1. Too soon to declare the two-party system dead?

Lots has been said about the independent and Greens vote in this election. In fact the major party first preference vote has been declining for a long time (see this report from 1999, on the “The Decline in Support for Australian Major Parties and the Prospect of Minority Government”, when the two major parties still attracted what is by today’s standard a fairly healthy 80%+).

We have seen the growth of minor parties and independents in the Senate over a couple of decades, where proportional representation offers a better reflection of the broader views of the electorate (preference whispering not withstanding).

What is different now is that that decline has reached a point where House of Reps seats are on the table.

Remarkably this election Australia’s first preference lower house votes were roughly divided into thirds: one-third ALP; one-third Liberal/National; and one-third ‘other’. (The Melbourne seat of McNamara which appears to be the difference between a minority and majority Labor government is a case in point: currently at 32% ALP, 29% Liberal, 29% Green).

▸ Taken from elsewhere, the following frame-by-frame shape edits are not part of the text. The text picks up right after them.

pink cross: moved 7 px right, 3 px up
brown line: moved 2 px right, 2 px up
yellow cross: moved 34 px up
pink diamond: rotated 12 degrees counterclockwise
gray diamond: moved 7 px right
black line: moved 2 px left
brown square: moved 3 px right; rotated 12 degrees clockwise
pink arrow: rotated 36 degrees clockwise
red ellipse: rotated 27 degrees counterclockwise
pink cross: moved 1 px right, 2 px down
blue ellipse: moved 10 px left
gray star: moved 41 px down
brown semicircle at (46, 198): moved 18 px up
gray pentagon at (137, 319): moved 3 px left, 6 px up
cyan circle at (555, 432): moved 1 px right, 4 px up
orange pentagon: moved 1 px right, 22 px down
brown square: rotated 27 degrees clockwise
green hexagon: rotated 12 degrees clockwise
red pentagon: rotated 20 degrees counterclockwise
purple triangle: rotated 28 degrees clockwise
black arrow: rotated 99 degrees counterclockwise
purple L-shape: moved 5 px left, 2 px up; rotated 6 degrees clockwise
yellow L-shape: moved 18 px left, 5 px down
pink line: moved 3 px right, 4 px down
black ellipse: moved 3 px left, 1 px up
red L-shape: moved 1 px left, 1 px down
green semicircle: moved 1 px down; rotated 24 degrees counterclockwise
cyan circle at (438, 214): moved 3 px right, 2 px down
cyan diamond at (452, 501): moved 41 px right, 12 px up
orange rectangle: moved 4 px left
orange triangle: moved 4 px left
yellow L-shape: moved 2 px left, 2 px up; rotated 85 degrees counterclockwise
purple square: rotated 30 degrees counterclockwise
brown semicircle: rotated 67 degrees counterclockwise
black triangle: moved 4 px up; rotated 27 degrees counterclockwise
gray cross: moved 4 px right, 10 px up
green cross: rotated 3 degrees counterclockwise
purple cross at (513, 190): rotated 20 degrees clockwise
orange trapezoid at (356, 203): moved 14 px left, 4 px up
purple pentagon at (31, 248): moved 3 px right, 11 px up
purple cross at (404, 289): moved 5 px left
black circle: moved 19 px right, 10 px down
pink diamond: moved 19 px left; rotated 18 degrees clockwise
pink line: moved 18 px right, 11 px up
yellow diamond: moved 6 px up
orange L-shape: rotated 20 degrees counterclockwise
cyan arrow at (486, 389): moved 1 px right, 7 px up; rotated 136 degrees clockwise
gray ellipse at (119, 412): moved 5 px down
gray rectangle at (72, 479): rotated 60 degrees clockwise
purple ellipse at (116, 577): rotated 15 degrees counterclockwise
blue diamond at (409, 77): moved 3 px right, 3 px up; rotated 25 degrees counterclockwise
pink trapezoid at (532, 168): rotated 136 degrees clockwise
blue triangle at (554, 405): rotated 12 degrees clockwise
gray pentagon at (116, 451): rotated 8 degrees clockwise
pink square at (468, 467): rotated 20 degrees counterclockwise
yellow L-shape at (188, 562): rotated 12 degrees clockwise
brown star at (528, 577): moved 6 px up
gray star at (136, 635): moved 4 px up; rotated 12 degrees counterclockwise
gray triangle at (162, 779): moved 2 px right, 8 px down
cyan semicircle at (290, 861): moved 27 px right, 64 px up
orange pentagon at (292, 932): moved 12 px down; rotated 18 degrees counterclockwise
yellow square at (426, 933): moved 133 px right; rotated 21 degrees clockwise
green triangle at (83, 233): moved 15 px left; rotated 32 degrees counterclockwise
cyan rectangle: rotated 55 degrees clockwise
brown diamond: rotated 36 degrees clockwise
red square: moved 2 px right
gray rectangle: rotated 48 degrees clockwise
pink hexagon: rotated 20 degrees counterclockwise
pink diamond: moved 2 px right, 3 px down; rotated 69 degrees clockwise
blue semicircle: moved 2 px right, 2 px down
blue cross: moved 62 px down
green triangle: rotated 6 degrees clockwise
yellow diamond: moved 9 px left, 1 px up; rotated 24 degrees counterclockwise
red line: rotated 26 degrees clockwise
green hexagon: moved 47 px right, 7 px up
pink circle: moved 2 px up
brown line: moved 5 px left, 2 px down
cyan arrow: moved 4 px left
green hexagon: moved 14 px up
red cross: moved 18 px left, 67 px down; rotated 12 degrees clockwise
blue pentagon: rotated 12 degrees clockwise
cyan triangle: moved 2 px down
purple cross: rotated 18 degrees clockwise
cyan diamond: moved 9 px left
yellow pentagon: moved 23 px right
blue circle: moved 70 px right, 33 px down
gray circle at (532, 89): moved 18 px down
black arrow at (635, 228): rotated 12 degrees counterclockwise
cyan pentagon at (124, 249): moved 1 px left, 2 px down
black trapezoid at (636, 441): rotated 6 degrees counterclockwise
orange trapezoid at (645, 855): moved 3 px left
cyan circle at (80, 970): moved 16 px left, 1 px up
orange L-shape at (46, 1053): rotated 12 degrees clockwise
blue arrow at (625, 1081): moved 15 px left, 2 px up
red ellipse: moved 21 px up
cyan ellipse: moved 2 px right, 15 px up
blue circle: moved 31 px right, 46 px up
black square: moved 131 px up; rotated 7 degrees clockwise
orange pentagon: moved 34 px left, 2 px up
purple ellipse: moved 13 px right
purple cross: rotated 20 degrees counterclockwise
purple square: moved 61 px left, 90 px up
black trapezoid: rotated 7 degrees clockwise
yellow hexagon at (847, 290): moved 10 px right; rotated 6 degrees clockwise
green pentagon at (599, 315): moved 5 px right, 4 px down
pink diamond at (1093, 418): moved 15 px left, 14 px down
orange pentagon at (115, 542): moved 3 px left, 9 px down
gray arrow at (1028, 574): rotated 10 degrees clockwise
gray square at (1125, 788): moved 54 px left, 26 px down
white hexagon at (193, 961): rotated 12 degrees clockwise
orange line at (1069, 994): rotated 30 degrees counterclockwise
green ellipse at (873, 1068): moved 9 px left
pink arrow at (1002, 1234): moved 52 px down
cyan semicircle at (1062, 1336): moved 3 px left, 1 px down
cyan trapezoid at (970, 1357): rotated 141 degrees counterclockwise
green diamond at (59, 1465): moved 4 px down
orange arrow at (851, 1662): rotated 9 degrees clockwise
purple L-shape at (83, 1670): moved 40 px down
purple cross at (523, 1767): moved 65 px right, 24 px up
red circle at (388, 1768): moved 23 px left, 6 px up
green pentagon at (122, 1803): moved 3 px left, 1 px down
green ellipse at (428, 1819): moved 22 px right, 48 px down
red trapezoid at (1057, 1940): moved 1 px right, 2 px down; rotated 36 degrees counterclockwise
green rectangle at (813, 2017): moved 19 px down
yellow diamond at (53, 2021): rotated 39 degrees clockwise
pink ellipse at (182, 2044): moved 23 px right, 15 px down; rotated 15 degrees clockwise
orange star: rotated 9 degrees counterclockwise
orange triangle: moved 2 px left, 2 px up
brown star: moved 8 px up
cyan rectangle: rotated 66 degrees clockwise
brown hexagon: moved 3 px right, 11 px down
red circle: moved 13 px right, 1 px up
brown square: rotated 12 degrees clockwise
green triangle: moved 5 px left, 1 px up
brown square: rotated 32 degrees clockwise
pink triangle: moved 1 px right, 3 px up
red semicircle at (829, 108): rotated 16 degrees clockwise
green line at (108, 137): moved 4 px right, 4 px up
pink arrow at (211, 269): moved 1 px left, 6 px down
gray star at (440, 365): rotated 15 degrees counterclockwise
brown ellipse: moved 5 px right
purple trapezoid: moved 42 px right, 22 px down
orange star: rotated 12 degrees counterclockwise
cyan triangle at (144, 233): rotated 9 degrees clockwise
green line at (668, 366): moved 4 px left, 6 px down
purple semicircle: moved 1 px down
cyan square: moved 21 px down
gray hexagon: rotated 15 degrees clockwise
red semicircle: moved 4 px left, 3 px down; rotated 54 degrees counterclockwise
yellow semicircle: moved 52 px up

And while I think it is too soon to declare the death of two party system (one of those two major parties will still form government for a long time to come) it is nonetheless significant. The sheer number of so-called ‘cross-benchers’ (or better: elected local representatives who are not major party aligned) makes for a much more interesting and – if Labor doesn’t end up with a majority – unpredictable and dynamic legislative process, by opening the door for negotiation beyond the party room (albeit already the case in the Senate).

Either way (as the 1999 report suggested) one can see minority government being more common feature of Australian parliaments, thanks to a combination of the electorate, the perception of a conservative shift of the coalition, and preferential voting. And it is not necessarily a bad thing. Easy to forget that multi-party coalitions are much more common in many international jurisdictions (see example the recent German election… even New Zealand with its mixed member proportional system tends to have more ad hoc coalitions than Australia). On the whole these are successful. True that less constructive examples exist (see: Israel) and belligerent minor (or major for that matter) parties can be a handbrake on action, but recent examples in Australia (Gillard minority government, ACT minority government) have proven legislatively successful, and even reformist.

A more colourful House of Reps does better represent our views as a nation even if not fully: 15 or 16 non-major party representatives might sound like a lot, but it is only about 10% of the lower house seats, well short of the 31.5% who voted ‘other’.

Which brings us to …

2. Does the parliament finally reflect the demography of our communities?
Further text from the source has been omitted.